There are many feature specific reasons, but the biggest thing is that
reproduction of experiments needs to be synonymous with code review and the
identically same version control system you use for other code or projects.

This way reproducibility is a genuine constraint on deployment and deployment
of an experiment, whether just training a toy model, incorporating new data,
or really launching a live experiment, is conditional on reproducibility and
code review of the code, settings, runtime configs, etc., that embodies it
totally.

This is much better solved with containers, so that both runtime details and
software details are located in the same branch / change set, and a full
runtime artifact like a container can be built from them.

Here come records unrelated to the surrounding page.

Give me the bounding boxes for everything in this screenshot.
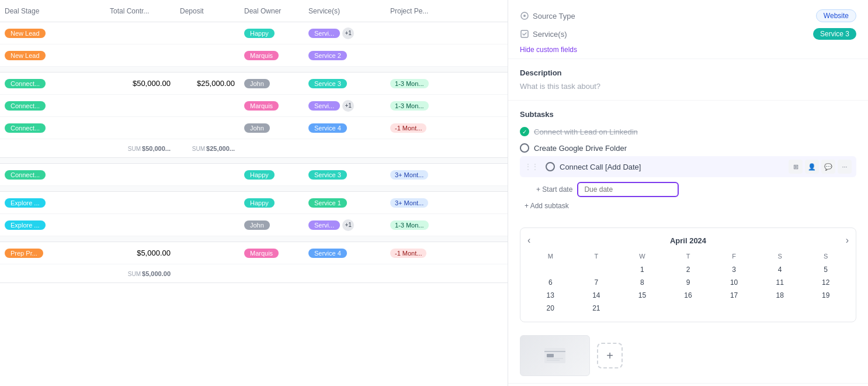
calendar-day[interactable]: 1 — [619, 263, 665, 276]
cell-services: Service 4 — [304, 249, 386, 258]
cell-deal-stage: Connect... — [0, 170, 105, 180]
cell-owner: John — [239, 220, 304, 230]
svg-point-1 — [523, 15, 526, 17]
calendar-day[interactable]: 16 — [665, 289, 711, 302]
subtask-label-3: Connect Call [Add Date] — [560, 163, 641, 171]
description-placeholder[interactable]: What is this task about? — [520, 82, 856, 91]
services-label: Service(s) — [520, 29, 590, 39]
sum-row: SUM$5,000.00 — [0, 264, 508, 283]
service-badge: Service 3 — [308, 170, 347, 180]
service-badge: Servi... — [308, 101, 340, 111]
calendar-day[interactable]: 10 — [711, 276, 757, 289]
subtask-action-1[interactable]: ⊞ — [789, 160, 803, 174]
attachment-add-button[interactable]: + — [597, 343, 623, 368]
subtask-action-2[interactable]: 👤 — [805, 160, 819, 174]
cell-services: Service 4 — [304, 123, 386, 133]
description-section: Description What is this task about? — [508, 59, 868, 101]
calendar-day[interactable]: 9 — [665, 276, 711, 289]
calendar-day[interactable]: 18 — [757, 289, 803, 302]
cell-services: Servi...+1 — [304, 27, 386, 39]
subtasks-title: Subtasks — [520, 110, 856, 119]
table-row[interactable]: Connect...JohnService 4-1 Mont... — [0, 117, 508, 139]
table-row[interactable]: New LeadMarquisService 2 — [0, 44, 508, 67]
sum-total: SUM$5,000.00 — [105, 270, 175, 277]
owner-badge: Marquis — [244, 249, 279, 258]
calendar-day[interactable]: 6 — [527, 276, 574, 289]
cell-deal-stage: Explore ... — [0, 220, 105, 230]
subtask-action-4[interactable]: ··· — [838, 160, 852, 174]
calendar-day[interactable]: 17 — [711, 289, 757, 302]
calendar-day[interactable]: 5 — [803, 263, 849, 276]
source-type-icon — [520, 11, 529, 20]
table-row[interactable]: Prep Pr...$5,000.00MarquisService 4-1 Mo… — [0, 242, 508, 264]
period-badge: -1 Mont... — [390, 249, 426, 258]
cell-services: Servi...+1 — [304, 219, 386, 231]
calendar-day[interactable]: 8 — [619, 276, 665, 289]
source-type-label: Source Type — [520, 11, 590, 20]
service-badge: Servi... — [308, 29, 340, 38]
sum-row: SUM$50,000...SUM$25,000... — [0, 139, 508, 158]
calendar-days-grid: 123456789101112131415161718192021 — [527, 263, 849, 315]
calendar-day[interactable]: 21 — [574, 302, 620, 315]
calendar-day — [574, 263, 620, 276]
table-row[interactable]: Explore ...JohnServi...+11-3 Mon... — [0, 214, 508, 236]
period-badge: 3+ Mont... — [390, 170, 428, 180]
subtask-action-3[interactable]: 💬 — [821, 160, 835, 174]
attachment-preview[interactable] — [520, 335, 590, 376]
comments-section: Comments All activity — [508, 383, 868, 386]
table-row[interactable]: Connect...$50,000.00$25,000.00JohnServic… — [0, 73, 508, 95]
section-spacer — [0, 236, 508, 242]
deal-stage-badge: New Lead — [5, 29, 46, 38]
cell-period: 1-3 Mon... — [386, 79, 450, 88]
source-type-value: Website — [816, 9, 856, 22]
calendar-day[interactable]: 11 — [757, 276, 803, 289]
service-count: +1 — [342, 219, 354, 231]
calendar-next-button[interactable]: › — [846, 235, 849, 246]
calendar-day — [619, 302, 665, 315]
calendar-day — [527, 263, 574, 276]
subtask-actions: ⊞ 👤 💬 ··· — [789, 160, 852, 174]
start-date-button[interactable]: + Start date — [536, 185, 572, 194]
section-spacer — [0, 186, 508, 192]
subtask-circle-icon-2[interactable] — [520, 143, 529, 153]
calendar-day[interactable]: 4 — [757, 263, 803, 276]
hide-custom-fields-link[interactable]: Hide custom fields — [520, 46, 856, 54]
table-header: Deal Stage Total Contr... Deposit Deal O… — [0, 0, 508, 22]
table-row[interactable]: New LeadHappyServi...+1 — [0, 22, 508, 44]
calendar-day[interactable]: 20 — [527, 302, 574, 315]
calendar-day[interactable]: 14 — [574, 289, 620, 302]
calendar-day[interactable]: 15 — [619, 289, 665, 302]
calendar-prev-button[interactable]: ‹ — [527, 235, 530, 246]
calendar-section: ‹ April 2024 › MTWTFSS 12345678910111213… — [520, 228, 856, 322]
table-row[interactable]: Connect...MarquisServi...+11-3 Mon... — [0, 95, 508, 117]
table-row[interactable]: Connect...HappyService 33+ Mont... — [0, 164, 508, 186]
calendar-month-title: April 2024 — [670, 236, 706, 245]
table-body: New LeadHappyServi...+1New LeadMarquisSe… — [0, 22, 508, 386]
subtask-item-2: Create Google Drive Folder — [520, 140, 856, 156]
due-date-input[interactable] — [577, 182, 679, 197]
description-title: Description — [520, 68, 856, 77]
cell-deal-stage: Connect... — [0, 101, 105, 111]
attachments-row: + — [508, 328, 868, 383]
deal-stage-badge: New Lead — [5, 51, 46, 60]
calendar-day[interactable]: 7 — [574, 276, 620, 289]
cell-owner: John — [239, 123, 304, 133]
subtask-label-2: Create Google Drive Folder — [534, 144, 627, 153]
calendar-day[interactable]: 3 — [711, 263, 757, 276]
subtask-circle-icon-3[interactable] — [546, 162, 555, 171]
add-subtask-button[interactable]: + Add subtask — [520, 199, 574, 212]
calendar-day[interactable]: 12 — [803, 276, 849, 289]
deal-stage-badge: Prep Pr... — [5, 249, 43, 258]
cell-deal-stage: New Lead — [0, 29, 105, 38]
owner-badge: John — [244, 123, 270, 133]
subtask-done-icon[interactable]: ✓ — [520, 127, 529, 136]
drag-handle[interactable]: ⋮⋮ — [525, 163, 539, 171]
calendar-day[interactable]: 13 — [527, 289, 574, 302]
deal-stage-badge: Connect... — [5, 123, 46, 133]
deal-stage-badge: Connect... — [5, 170, 46, 180]
table-row[interactable]: Explore ...HappyService 13+ Mont... — [0, 192, 508, 214]
cell-period: 3+ Mont... — [386, 170, 450, 180]
calendar-day[interactable]: 2 — [665, 263, 711, 276]
cell-owner: Happy — [239, 198, 304, 208]
calendar-day[interactable]: 19 — [803, 289, 849, 302]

Then deployment is just whatever production deployment already is, usually
some CI tool that explains where a container (built from a PR of your
experiment branch for example) is deployed to run, along with whatever
monitoring or probe tracking tools you already use.

You can treat experiments just like any other deployable artifact, and monitor
their health or progress exactly the same.

Once you think of it this way, you realize that tools like ML Flow are
_categorically_ the wrong tool for the job, almost by definition, and they
exist mostly just to foster vendor lock-in or support reliance on some
commercial entity, in this case Databricks.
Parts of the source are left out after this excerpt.